Bayan: An Arabic Text Database Management System.
Roger King, Ali Morfeq:
Most existing databases lack features which allow
for the convenient manipulation of text. It is even more
difficult to use them if the text language is not based on the
Roman alphabet. The Arabic language is a very good example
of this case. Many projects have attempted to use
conventional database systems for Arabic data manipulation
(including text data), but because of Arabic's many
differences with English, these projects have met with limited
success. In the Bayan project, the approach has been
different. Instead of simply trying to adopt an environment
to Arabic, the properties of the Arabic language were the
starting point and everything was designed to meet the
needs of Arabic, thus avoiding the shortcomings of other
projects.
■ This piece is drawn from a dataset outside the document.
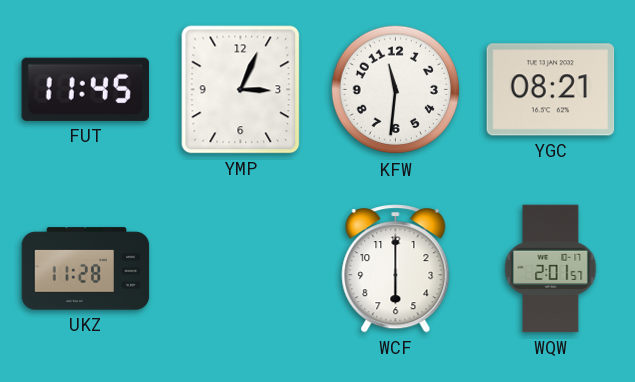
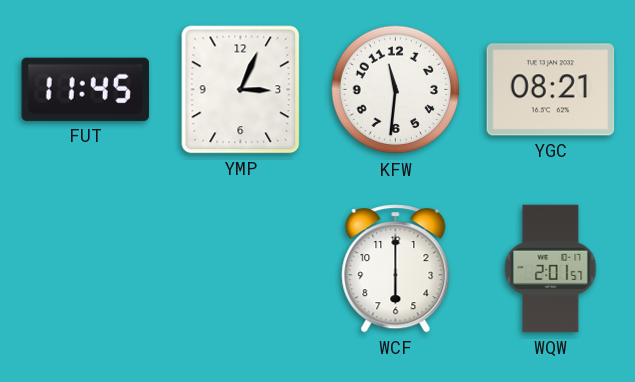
UKZ: 11:28 -> none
A text database management system was designed
to overcome the shortcomings of conventional database
management systems in manipulating text data. Bayan's
data model is based on an object-oriented approach which
helps the extensibility of the system for future use. In Bayan,
we designed the database with the Arabic text properties
in mind. We designed it to support the way Arabic
words are derived, classified, and constructed. Furthermore,
linguistic algorithms (for word generation and morphologlcal
decomposition of words) were designed, leading
to a formalization of rules of Arabic language writing and
sentence construction. A user interface was designed on
top of this environment. A new representation of the Arabic
characters was designed, a complete Arabic keyboard
layout was created, and a window-based Arabic user interface
was also designed.